Die Geschichte könnte hier zu Ende sein. Aber sie ist nicht vorbei.
Bei der Kommunalwahl im Mai verlor die Heidenauer CDU 20
Prozentpunkte, die fremdenfeindliche AfD wurde mit 29,5 Prozent
stärkste Kraft. Die Partei hatte nicht einmal genug Kandidaten
aufgestellt, um die sieben Sitze im Stadtrat besetzen zu können. Zwei
blieben frei.
In Heidenau zeigt sich, dass die Geschehnisse von 2015 nachwirken. Die
AfD lebt noch immer von der Flüchtlingsdebatte, in drei Bundesländern
könnte sie bald stärkste Kraft werden,
droht WINTER, der jedoch keine
Zahlen für die anstehenden Landtagswahlen präsentiert, sondern eine
Umfrage im Bund. Man könnte das Demagogie nennen. Es werden
ausschließlich Szenarien durchgespielt, die auf instabile Regierungen
hinauslaufen.
Um die ostdeutsche Seele zu
erkunden wird uns ausgerechnet das Buch Der Gefühlsstau von
Hans-Joachim MAAZ empfohlen, bekanntlich ein Buch, das der Spiegel
zum Bestseller machte:
"In Kenntnis der massen- wie
individualpsychologischen Störungen der ehemaligen DDR-Bürger sorgt
sich Maaz auch um das Zusammenwachsen von Ossis und Wessis: »Haben wir
uns gerne dumm, hilflos und versorgungsbedürftig gezeigt«, gibt er zu
denken, »so müssen wir uns jetzt . . . tüchtig, dynamisch,
selbstbewußt und konkurrenzfähig zeigen»: »Zur Unfreiheit genötigt,
sollen wir jetzt Freiheit ausfüllen und genießen.«"
heißt es in der Rezension
Fehlgeleitet, kleingemacht (31.12.1990). Im heutigen
Spiegel-Artikel liest sich das Buch dagegen wie eine Pathologie des
DDR-Bürgers. Von den
damaligen Spiegel-Journalisten wird es jedoch auch als
Individualisierungskritik gelesen. Wir Westdeutschen bilden uns ein,
dass wir die überlegenen Deutschen sind - insbesondere wenn wir
Angehörige des kosmopolitischen Milieus sind. Tatsächlich ist der
westdeutsche Normalo genauso entfremdet wie der Ostdeutsche, der nicht
im Westen auf Überanpassung getrimmt wurde. Die Normalo-Ostdeutschen
sind letztlich Pioniere des Wertewandels, der längst im Westen
angekommen ist. Die
neoliberale Freiheit mit ihren Verheißungen ist für Normalos hüben wie
drüben längst zum Albtraum geworden. Im kosmopolitischen Milieu
wird man das bald noch stärker zu spüren bekommen.

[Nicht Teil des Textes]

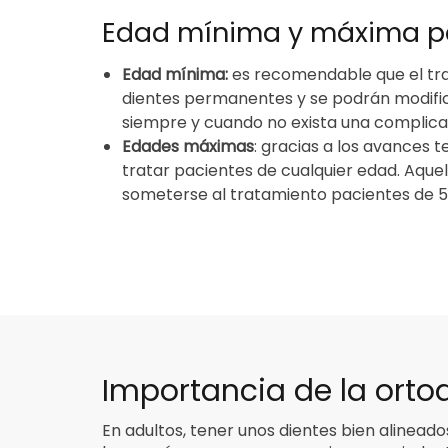
Edad mínima y máxima pa
Edad mínima:
es recomendable que el trat
dientes permanentes y se podrán modifica
siempre y cuando no exista una complica
Edades máximas
: gracias a los avances t
tratar pacientes de cualquier edad. Aque
someterse al tratamiento pacientes de 5
Importancia de la ort
En adultos, tener unos dientes bien alineados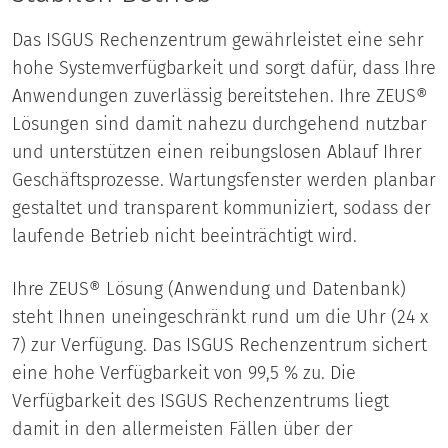
Das ISGUS Rechenzentrum gewährleistet eine sehr
hohe Systemverfügbarkeit und sorgt dafür, dass Ihre
Anwendungen zuverlässig bereitstehen. Ihre ZEUS®
Lösungen sind damit nahezu durchgehend nutzbar
und unterstützen einen reibungslosen Ablauf Ihrer
Geschäftsprozesse. Wartungsfenster werden planbar
gestaltet und transparent kommuniziert, sodass der
laufende Betrieb nicht beeinträchtigt wird.
Ihre ZEUS® Lösung (Anwendung und Datenbank)
steht Ihnen uneingeschränkt rund um die Uhr (24 x
7) zur Verfügung. Das ISGUS Rechenzentrum sichert
eine hohe Verfügbarkeit von 99,5 % zu. Die
Verfügbarkeit des ISGUS Rechenzentrums liegt
damit in den allermeisten Fällen über der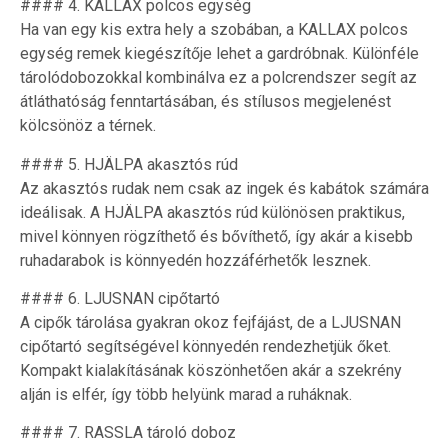
#### 4. KALLAX polcos egység
Ha van egy kis extra hely a szobában, a KALLAX polcos
egység remek kiegészítője lehet a gardróbnak. Különféle
tárolódobozokkal kombinálva ez a polcrendszer segít az
átláthatóság fenntartásában, és stílusos megjelenést
kölcsönöz a térnek.
#### 5. HJÄLPA akasztós rúd
Az akasztós rudak nem csak az ingek és kabátok számára
ideálisak. A HJÄLPA akasztós rúd különösen praktikus,
mivel könnyen rögzíthető és bővíthető, így akár a kisebb
ruhadarabok is könnyedén hozzáférhetők lesznek.
#### 6. LJUSNAN cipőtartó
A cipők tárolása gyakran okoz fejfájást, de a LJUSNAN
cipőtartó segítségével könnyedén rendezhetjük őket.
Kompakt kialakításának köszönhetően akár a szekrény
alján is elfér, így több helyünk marad a ruháknak.
#### 7. RASSLA tároló doboz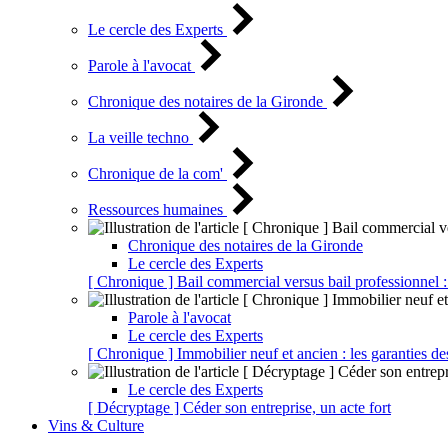
Le cercle des Experts
Parole à l'avocat
Chronique des notaires de la Gironde
La veille techno
Chronique de la com'
Ressources humaines
Chronique des notaires de la Gironde
Le cercle des Experts
[ Chronique ] Bail commercial versus bail professionnel :
Parole à l'avocat
Le cercle des Experts
[ Chronique ] Immobilier neuf et ancien : les garanties de
Le cercle des Experts
[ Décryptage ] Céder son entreprise, un acte fort
Vins & Culture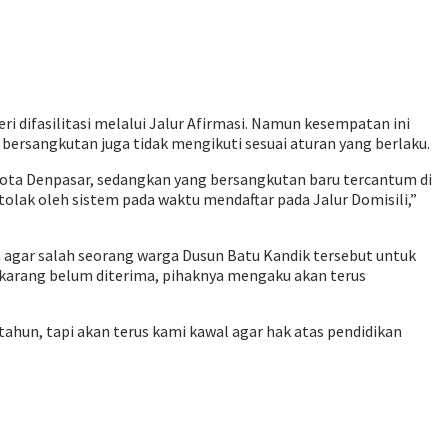
difasilitasi melalui Jalur Afirmasi. Namun kesempatan ini
bersangkutan juga tidak mengikuti sesuai aturan yang berlaku.
 Kota Denpasar, sedangkan yang bersangkutan baru tercantum di
tolak oleh sistem pada waktu mendaftar pada Jalur Domisili,”
agar salah seorang warga Dusun Batu Kandik tersebut untuk
sekarang belum diterima, pihaknya mengaku akan terus
tahun, tapi akan terus kami kawal agar hak atas pendidikan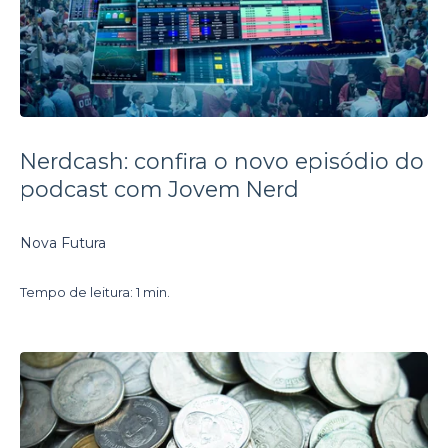
Nerdcash: confira o novo episódio do
podcast com Jovem Nerd
Nova Futura
Tempo de leitura: 1 min.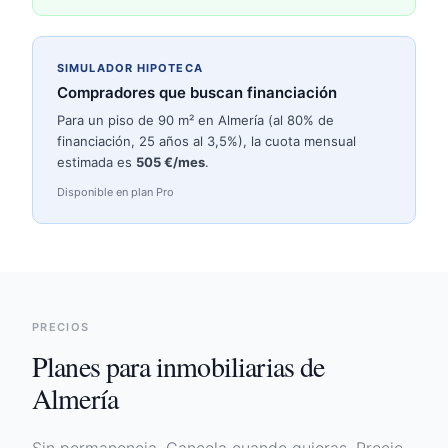
SIMULADOR HIPOTECA
Compradores que buscan financiación
Para un piso de 90 m² en
Almería
(al 80% de
financiación, 25 años al 3,5%), la cuota mensual
estimada es
505
€/mes
.
Disponible en plan Pro
PRECIOS
Planes para inmobiliarias de
Almería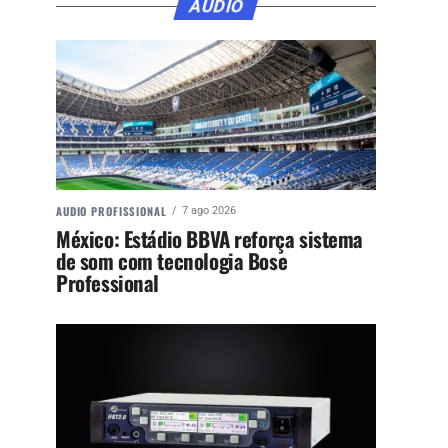
ÁUDIO
AUDIO PROFISSIONAL
7 ago 2026
México: Estádio BBVA reforça sistema
de som com tecnologia Bose
Professional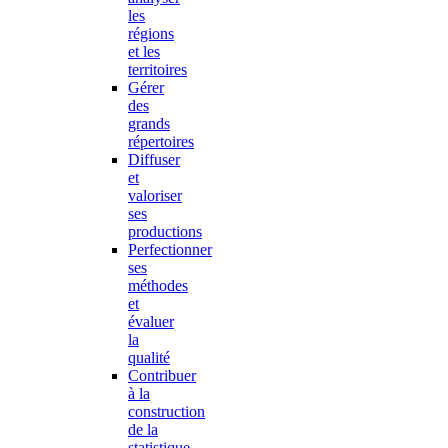
les
régions
et les
territoires
Gérer
des
grands
répertoires
Diffuser
et
valoriser
ses
productions
Perfectionner
ses
méthodes
et
évaluer
la
qualité
Contribuer
à la
construction
de la
statistique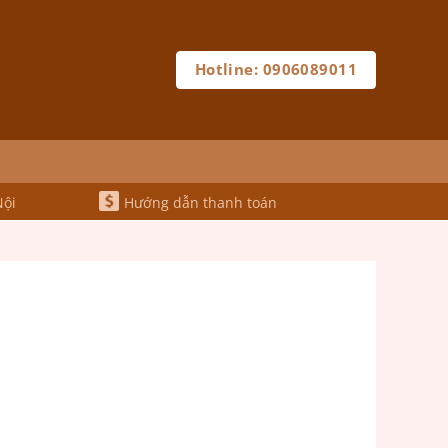
Hotline: 0906089011
Nội
Hướng dẫn thanh toán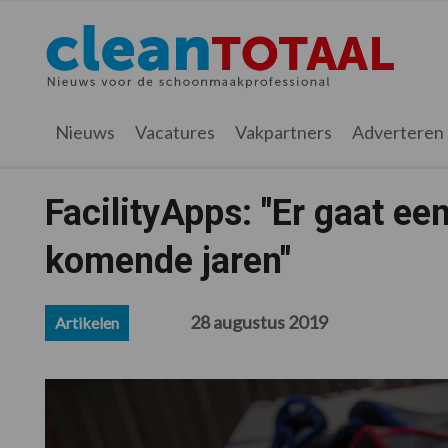
Spring
Door
Spring
Spring
naar
naar
naar
naar
Cleantotaal.nl
Het
de
de
de
de
hoofdnavigatie
hoofd
eerste
voettekst
laatste
inhoud
sidebar
nieuws
Nieuws
Vacatures
Vakpartners
Adverteren
voor
de
professionele
FacilityApps: "Er gaat e
schoonmaak
komende jaren"
28 augustus 2019
Artikelen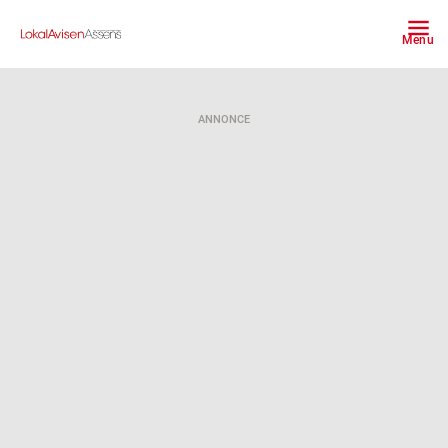
Menu
ANNONCE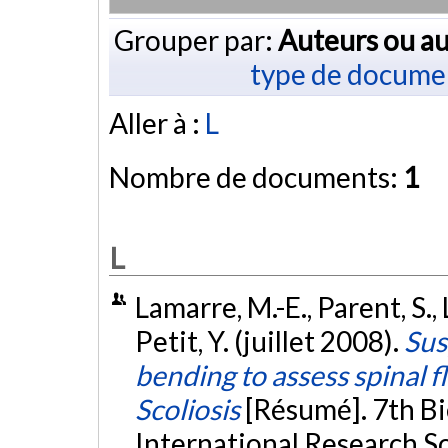
Grouper par:
Auteurs ou au
type de docume
Aller à :
L
Nombre de documents:
1
L
Lamarre, M.-E., Parent, S., L
Petit, Y. (juillet 2008).
Sus
bending to assess spinal f
Scoliosis
[Résumé]. 7th Bi
International Research So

"Wer sich der ostdeutschen Seele
vorurteilsfrei nähern will, sollte ins sächsische Görlitz reisen.
Dort, keine 200 Meter von der polnischen Grenze entfert, liegt die
Fakultät der Hochschule Zittau/Görlitz. Im zweiten Stock eines
ozeanblauen Gebäudes sitzt Raj Kollmorgen, Professor für Management
des sozialen Wandels. Der 55-Jährige, geboren in Leipzig, kann wie
kaum ein Zweiter beschreiben, wie sich das Leben in Ostdeutschland
gewandelt hat - und was das in den Menschen auslöste",
meint WINTER, der uns die bekannte
ostdeutsche Transformationsgeschichte auftischt, die dann in der
Hartz-Gesellschaft auf die Spitze getrieben wurde:
"Schröder erfand Hartz IV, gerade
in dem Moment, als Ostdeutschland die höchste je gemessene Zahl an
Arbeitslosen hatte: 1,6 Millionen. Die Bürger gingen montags wieder
auf die Straße (...). Es half nichts.
Die Reform betraf den Osten überdurchschnittlich. Menschen, die
arbeiten wollten, aber keinen Job fanden, fürchteten um ihr
bescheidenes Vermögen und das kleine Häuschen."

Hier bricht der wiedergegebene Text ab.